The Eagle Perch Tree has been used by the eagles every year for decades. It stands alone above the canopy of the surrounding trees, so the eagles have easy access to its branches. It is within 400 feet or so of the Eagle Nest Tree in Eagle Landing Park. Many fledgling eagles have made the perch tree one of their first stops as they learned to fly. If the tree is really 164 feet tall, as an arborist claims, it is a rare tree in Burien, and it is not one that could be replaced soon. The alder tree that was cut down today was pretty much like all the other alder trees in the park. It was in the last ten years of its life, given the average lifespan of an alder. It was leaning right over a section of the stairs, as it had been for the previous eight years. I pointed out the hazard of that particular tree to the Parks Department 8 years ago, and they chose to do nothing about it until today. Why are they in a hurry to cut down the Perch Tree when it took them 8 years to get around to the ordinary alder tree looming over the stairs?

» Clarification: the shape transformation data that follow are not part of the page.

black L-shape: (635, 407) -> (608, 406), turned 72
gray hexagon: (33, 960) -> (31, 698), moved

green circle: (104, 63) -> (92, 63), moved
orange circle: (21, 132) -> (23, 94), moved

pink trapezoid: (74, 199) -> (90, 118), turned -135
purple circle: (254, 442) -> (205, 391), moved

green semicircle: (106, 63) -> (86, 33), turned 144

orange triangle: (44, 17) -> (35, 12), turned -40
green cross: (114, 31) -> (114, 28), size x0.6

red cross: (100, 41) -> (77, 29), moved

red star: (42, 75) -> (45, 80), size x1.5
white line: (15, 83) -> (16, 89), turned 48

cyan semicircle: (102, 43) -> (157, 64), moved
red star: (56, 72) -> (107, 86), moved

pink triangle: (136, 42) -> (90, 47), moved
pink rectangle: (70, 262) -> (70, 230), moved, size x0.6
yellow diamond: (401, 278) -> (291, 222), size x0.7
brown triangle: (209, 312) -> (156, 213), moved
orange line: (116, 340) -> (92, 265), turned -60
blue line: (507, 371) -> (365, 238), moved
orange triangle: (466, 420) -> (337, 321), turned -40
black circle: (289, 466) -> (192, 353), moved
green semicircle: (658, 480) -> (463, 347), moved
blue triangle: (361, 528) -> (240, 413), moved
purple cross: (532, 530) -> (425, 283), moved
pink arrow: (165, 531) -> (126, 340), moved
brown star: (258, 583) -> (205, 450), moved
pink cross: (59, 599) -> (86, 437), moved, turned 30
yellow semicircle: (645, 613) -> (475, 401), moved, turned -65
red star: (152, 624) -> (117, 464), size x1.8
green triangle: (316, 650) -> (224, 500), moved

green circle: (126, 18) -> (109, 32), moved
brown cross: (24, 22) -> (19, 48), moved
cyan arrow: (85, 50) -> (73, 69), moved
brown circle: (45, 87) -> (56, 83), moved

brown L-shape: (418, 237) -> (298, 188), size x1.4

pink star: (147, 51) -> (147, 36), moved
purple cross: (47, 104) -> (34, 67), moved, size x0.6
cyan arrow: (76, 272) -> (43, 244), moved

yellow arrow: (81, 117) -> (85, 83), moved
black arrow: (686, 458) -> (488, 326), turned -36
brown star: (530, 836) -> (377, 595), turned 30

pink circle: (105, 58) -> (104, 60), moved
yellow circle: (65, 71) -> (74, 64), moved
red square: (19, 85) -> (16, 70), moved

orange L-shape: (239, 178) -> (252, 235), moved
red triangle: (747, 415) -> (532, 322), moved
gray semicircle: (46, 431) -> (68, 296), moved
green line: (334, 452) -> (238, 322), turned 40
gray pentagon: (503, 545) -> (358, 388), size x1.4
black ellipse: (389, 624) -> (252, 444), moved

The Perch Tree is very unlikely to land on a person, and it is unlikely to hit the stairs. If it did hit the stairs, the repair of a metal stair section might cost in the neighborhood of $10,000. If you divide that cost over the 45,000 citizens of Burien or even just the 300-400 owners of the private property it sits on, that is a very small price to pay for the eagles to continue to have their tree. How much is it costing to have the tree cut? Probably more than any damage it could cause.
The Perch Tree used to have a companion. A dead Douglas-fir tree stood next to it for decades. It was just as tall, and it was dead from at least before 1913 until it fell sometime in the late seventies. That dead tree stood there for at least sixty years without falling. When it did fall, no one was hurt. Even if the Perch Tree is compromised by pests, disease, and moving soil, it could still stand for another sixty years or more.
Because the Perch Tree is near the Nest Tree, it is recognized by State and Federal Wildlife officials. The City of Burien would need to get their approval before cutting down or significantly altering this tree.
Why is the City of Burien in such a hurry to cut down this tree?